«Guayakill», plaque violente du narcotrafic
La plus grande ville d’Equateur est aussi l’une des plus dangereuses, gangrenée par le trafic de drogue et les conflits entre gangs locaux. Depuis dimanche, et l’évasion de l’ennemi public numéro 1, le pays vit une crise sécuritaire sans précédent
Au milieu du brouhaha du grand marché couvert du secteur (Sauces 9) de Guayaquil, ville côtière d’Equateur, Guillermo Torres s’affaire à couper des grappes de bananes plantains pour les quelques clients qui passent par là. «Il n’y a pas beaucoup d’affluence, concède-t-il. Les ventes sont en baisse. Les gens ont peur qu’il se passe quelque chose en ville.»
Habituellement, les commerçants rangent leur marchandise autour de 15h, mais cette fois-ci ce sera deux heures plus tôt. «Vous ne savez pas si vous devez aller travailler ou non, vous ne savez pas s’il va y avoir une attaque similaire à ce qui s’est passé sur la chaîne TC. La situation est vraiment incontrôlable ici», poursuit-il d’une voix chaleureuse mais préoccupée.
Un étrange climat règne dans la capitale économique de l’Equateur. La paranoïa et la terreur dominent depuis que le chef du gang Los Choneros, Adolfo Macias dit Fito s’est évadé de la prison 8 de Guayaquil, dimanche 7 janvier. Sa fuite a déclenché une grave crise sécuritaire et conduit le président Daniel Noboa à déployer 25 000 militaires. S’en sont suivies mutineries, prises d’otages, explosions.
C’est également ici, dans les locaux de la chaîne de télévision TC, qu’a eu lieu une spectaculaire incursion d’adolescents armés. Après s’être terrée une journée, la population vit dans la crainte d’un nouvel assaut et d’un déferlement de violences, à l’image de Maria (le prénom a été modifié à sa demande), propriétaire d’une modeste imprimerie située non loin du marché. «La classe moyenne se barricade. Ils clôturent et sécurisent les rues piétonnes. Chacun paie de sa poche la sécurité publique.»
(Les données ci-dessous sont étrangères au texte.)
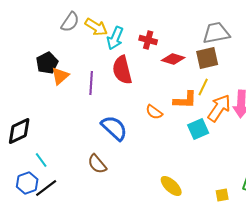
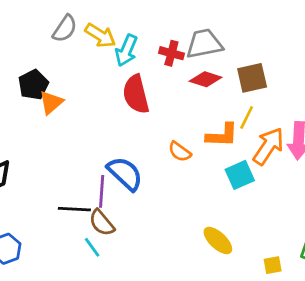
gray trapezoid: (216, 33) -> (204, 44), moved
purple line: (91, 83) -> (102, 191), moved
cyan line: (41, 160) -> (92, 247), moved
yellow ellipse: (171, 186) -> (218, 241), moved
black line: (46, 188) -> (74, 209), moved, turned 40

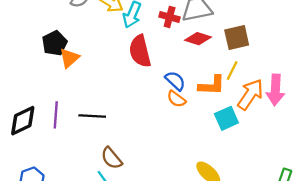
blue semicircle: (125, 174) -> (175, 81), moved, size x0.7
purple line: (102, 191) -> (56, 115), moved
black line: (74, 209) -> (92, 116), moved

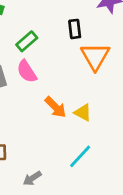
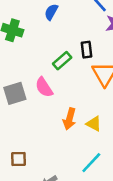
green rectangle: (27, 41) -> (62, 61), moved
orange arrow: (55, 107) -> (69, 119), turned 60

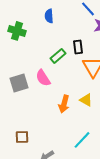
blue semicircle: (51, 12) -> (49, 16), turned -32
yellow triangle: (94, 124) -> (86, 100), moved

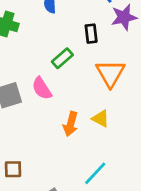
black rectangle: (78, 47) -> (91, 34), moved

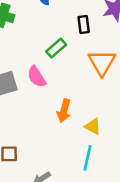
yellow triangle: (101, 119) -> (93, 126), moved
cyan line: (95, 173) -> (87, 158), turned -30

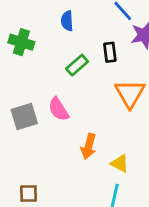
green rectangle: (56, 48) -> (77, 65), moved

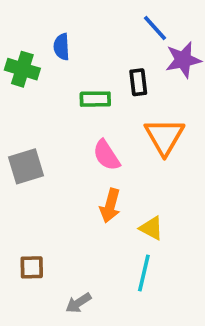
blue semicircle: (67, 21) -> (62, 47), moved
green rectangle: (77, 65) -> (95, 99), turned 40
pink semicircle: (59, 109) -> (106, 155), moved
De nombreuses artères sont effectivement fermées d’une barrière dissuasive dont seuls les riverains ont la clé. Pourtant, les 2,6 millions d’habitants de celle que l’on surnomme «Guayakill», sont habitués à la criminalité.
La plus grande ville d’Equateur vit au rythme des affrontements entre les différents gangs et des assassinats. A l’été 2023, elle affichait un taux d’homicide de 40,8 pour 100 000 habitants.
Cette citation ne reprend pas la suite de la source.